Menopause and depression are very treatable. Almost every woman has felt sad or depressed at some point in their life, and the time around menopause is no different. But how do we know when to seek professional advice?
First and foremost, depression, no matter how mild you think it is, must never be ignored. It is serious, can be life threatening, and should always be discussed with your healthcare provider.
Even if your symptoms are not severe or are short-lived, you owe it to yourself and your loved ones to educate yourself and research all the available treatment options for depression during menopause.
Many women do not realize that lifestyle, stress and even hormones can play a large role in their feelings of sadness, anxiety or mood swings.
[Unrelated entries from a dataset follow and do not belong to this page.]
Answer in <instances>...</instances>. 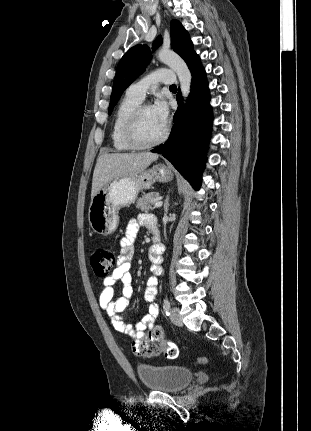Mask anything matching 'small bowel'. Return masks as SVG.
I'll return each mask as SVG.
<instances>
[{
  "label": "small bowel",
  "instance_id": "obj_1",
  "mask_svg": "<svg viewBox=\"0 0 311 431\" xmlns=\"http://www.w3.org/2000/svg\"><path fill=\"white\" fill-rule=\"evenodd\" d=\"M141 226H146L151 232L158 230L155 217L148 213H141L136 219L128 223L125 235L120 241L121 249L118 265L112 275L103 281L99 296V305L108 314L111 324L116 331L133 337L137 341L147 338L162 341L163 330L156 325L159 314V308L156 303L158 283L156 276H151L147 280L144 291V300L149 305L148 314L136 325L127 323L123 315L133 293L131 267L134 255V241ZM162 252L163 246H161V252L158 254L152 252V247L149 250V258L153 263L151 271L155 275L160 273L159 264L162 261ZM117 284H119L121 291L119 297H115V286Z\"/></svg>",
  "mask_w": 311,
  "mask_h": 431
}]
</instances>
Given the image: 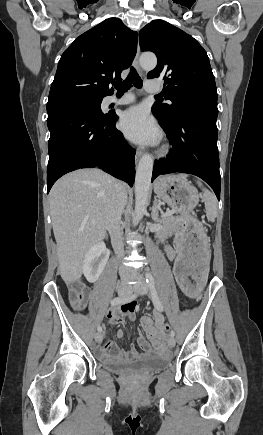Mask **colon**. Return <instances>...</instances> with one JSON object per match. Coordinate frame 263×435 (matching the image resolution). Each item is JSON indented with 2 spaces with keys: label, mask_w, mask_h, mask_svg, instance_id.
Here are the masks:
<instances>
[{
  "label": "colon",
  "mask_w": 263,
  "mask_h": 435,
  "mask_svg": "<svg viewBox=\"0 0 263 435\" xmlns=\"http://www.w3.org/2000/svg\"><path fill=\"white\" fill-rule=\"evenodd\" d=\"M88 291L85 284L81 281H73L69 283V298L72 306L76 310H82L85 307ZM171 325L165 326V335H170ZM150 341V339H149ZM151 342V341H150Z\"/></svg>",
  "instance_id": "colon-1"
}]
</instances>
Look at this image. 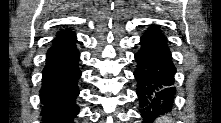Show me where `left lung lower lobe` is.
<instances>
[{
    "mask_svg": "<svg viewBox=\"0 0 221 123\" xmlns=\"http://www.w3.org/2000/svg\"><path fill=\"white\" fill-rule=\"evenodd\" d=\"M140 50L135 54L137 95L144 121L153 120L169 110L175 97L174 74L168 41L158 26L152 25L140 39Z\"/></svg>",
    "mask_w": 221,
    "mask_h": 123,
    "instance_id": "0a47b994",
    "label": "left lung lower lobe"
}]
</instances>
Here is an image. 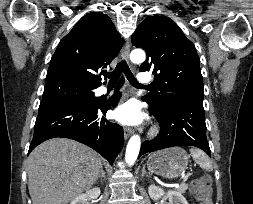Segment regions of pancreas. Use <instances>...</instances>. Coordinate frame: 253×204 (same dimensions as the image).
<instances>
[{"instance_id": "obj_1", "label": "pancreas", "mask_w": 253, "mask_h": 204, "mask_svg": "<svg viewBox=\"0 0 253 204\" xmlns=\"http://www.w3.org/2000/svg\"><path fill=\"white\" fill-rule=\"evenodd\" d=\"M188 185L187 184H182L180 185L176 190L180 193H185V191L187 190Z\"/></svg>"}]
</instances>
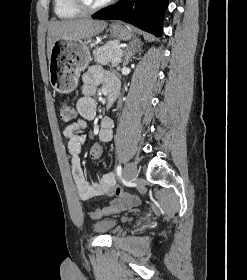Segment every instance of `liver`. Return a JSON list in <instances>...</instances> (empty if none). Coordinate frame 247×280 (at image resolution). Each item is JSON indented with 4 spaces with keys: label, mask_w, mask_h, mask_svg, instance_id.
I'll use <instances>...</instances> for the list:
<instances>
[{
    "label": "liver",
    "mask_w": 247,
    "mask_h": 280,
    "mask_svg": "<svg viewBox=\"0 0 247 280\" xmlns=\"http://www.w3.org/2000/svg\"><path fill=\"white\" fill-rule=\"evenodd\" d=\"M107 26L105 21L92 19H73L53 21L48 26L47 56L50 58L51 49L56 40H86L101 33Z\"/></svg>",
    "instance_id": "obj_1"
}]
</instances>
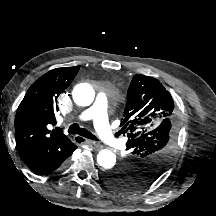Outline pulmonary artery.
Instances as JSON below:
<instances>
[{"label":"pulmonary artery","mask_w":216,"mask_h":216,"mask_svg":"<svg viewBox=\"0 0 216 216\" xmlns=\"http://www.w3.org/2000/svg\"><path fill=\"white\" fill-rule=\"evenodd\" d=\"M107 108V95L104 92H99L93 105L85 109L79 115V119L81 121L92 120L100 139L110 147L120 148L122 147L123 142L114 135V131L109 122Z\"/></svg>","instance_id":"pulmonary-artery-1"}]
</instances>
We all experience some level of stress in our daily lives, and usually handle it quite well. But when stress becomes constant or chronic, it can overwhelm us. A stressful job, raising our children, nurturing a relationship with our significant other, caring for aging parents, economic stressors, trying to do it all and be all things to everyone can take its toll.
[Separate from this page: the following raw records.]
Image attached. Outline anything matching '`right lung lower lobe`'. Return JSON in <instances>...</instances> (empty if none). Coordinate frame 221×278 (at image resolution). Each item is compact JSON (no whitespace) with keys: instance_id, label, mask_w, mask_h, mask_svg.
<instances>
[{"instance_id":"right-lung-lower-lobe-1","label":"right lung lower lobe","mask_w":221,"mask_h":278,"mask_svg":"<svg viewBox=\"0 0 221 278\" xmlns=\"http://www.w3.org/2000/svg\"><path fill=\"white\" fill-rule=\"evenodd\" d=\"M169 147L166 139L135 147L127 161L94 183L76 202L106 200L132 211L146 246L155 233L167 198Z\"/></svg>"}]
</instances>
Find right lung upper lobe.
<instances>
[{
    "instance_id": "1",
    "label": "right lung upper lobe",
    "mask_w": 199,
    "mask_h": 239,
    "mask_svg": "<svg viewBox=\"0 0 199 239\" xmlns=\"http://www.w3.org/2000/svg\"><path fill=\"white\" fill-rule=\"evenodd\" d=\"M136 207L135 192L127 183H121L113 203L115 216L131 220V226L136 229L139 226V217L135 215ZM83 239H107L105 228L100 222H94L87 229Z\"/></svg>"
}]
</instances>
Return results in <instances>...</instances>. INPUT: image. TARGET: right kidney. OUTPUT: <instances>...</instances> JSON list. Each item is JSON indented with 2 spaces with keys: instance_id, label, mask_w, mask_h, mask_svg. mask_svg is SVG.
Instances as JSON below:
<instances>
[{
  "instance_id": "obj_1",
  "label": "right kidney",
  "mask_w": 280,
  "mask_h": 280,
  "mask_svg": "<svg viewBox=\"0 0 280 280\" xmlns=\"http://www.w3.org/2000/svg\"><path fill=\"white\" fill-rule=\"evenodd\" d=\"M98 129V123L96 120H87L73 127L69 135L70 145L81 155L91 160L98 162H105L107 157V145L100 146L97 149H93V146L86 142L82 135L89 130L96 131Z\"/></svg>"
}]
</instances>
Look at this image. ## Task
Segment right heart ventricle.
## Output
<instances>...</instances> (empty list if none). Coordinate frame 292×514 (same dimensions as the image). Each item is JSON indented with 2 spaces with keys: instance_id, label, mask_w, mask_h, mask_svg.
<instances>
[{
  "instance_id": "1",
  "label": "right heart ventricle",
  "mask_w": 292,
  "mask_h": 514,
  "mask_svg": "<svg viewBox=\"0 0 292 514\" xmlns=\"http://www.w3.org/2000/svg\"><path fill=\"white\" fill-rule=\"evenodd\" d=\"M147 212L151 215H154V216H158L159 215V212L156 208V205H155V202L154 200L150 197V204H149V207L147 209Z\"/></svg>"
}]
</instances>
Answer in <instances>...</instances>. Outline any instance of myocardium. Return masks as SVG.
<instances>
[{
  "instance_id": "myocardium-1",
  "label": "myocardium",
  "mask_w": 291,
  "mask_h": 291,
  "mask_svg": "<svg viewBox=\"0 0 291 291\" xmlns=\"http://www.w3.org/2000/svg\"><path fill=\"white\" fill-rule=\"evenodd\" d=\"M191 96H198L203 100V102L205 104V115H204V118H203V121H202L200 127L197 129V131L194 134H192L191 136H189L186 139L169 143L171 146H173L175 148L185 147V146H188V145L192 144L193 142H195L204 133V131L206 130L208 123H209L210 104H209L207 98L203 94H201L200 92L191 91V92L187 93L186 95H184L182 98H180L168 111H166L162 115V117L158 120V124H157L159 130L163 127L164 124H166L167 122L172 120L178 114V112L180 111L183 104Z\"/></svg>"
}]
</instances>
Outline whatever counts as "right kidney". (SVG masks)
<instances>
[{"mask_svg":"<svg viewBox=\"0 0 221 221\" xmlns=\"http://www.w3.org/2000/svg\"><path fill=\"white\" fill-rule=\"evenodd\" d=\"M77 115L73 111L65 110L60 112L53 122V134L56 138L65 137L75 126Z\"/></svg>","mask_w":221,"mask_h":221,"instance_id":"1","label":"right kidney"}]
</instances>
Lifestyle contributes significantly to symptoms of menopause and depression. We do not have time to fulfill our obligations to everyone else, let alone ourselves, so we are usually last, or not even on, our list. This can contribute to stress, weight gain, health problems, all of which can be exacerbated by menopause symptoms.
Here are just a few of the treatment options which will get you back on an even keel, enjoying your life, family, health and happiness once again:
Your healthcare practitioner may suggest hormone therapy, which is widely used for short-term treatment of hot flashes and night sweats, and has been shown to relieve depression symptoms experienced during perimenopause and menopause.
Treatment with antidepressants or other prescription medications may also be a good choice for your particular situation. Again, only you and your healthcare provider can decide which treatment is best for you.
Lifestyle changes seem to provide the most benefit, especially in women with very mild symptoms. If you are a smoker, speak to your healthcare provider about a plan for quitting or, at the very least, try to cut down as much as possible. Eating a healthy diet, getting regular exercise, and keeping the stress in your life to a minimum is great advice at any stage of life.
The good news is that for most women with no prior history of depression, the symptoms experienced with menopause and depression are usually short-lived. But that does not mean you have to "tough it out," and you should not. The treatments available really do help most women and you should talk to your healthcare provider about the treatment options for you and your unique situation.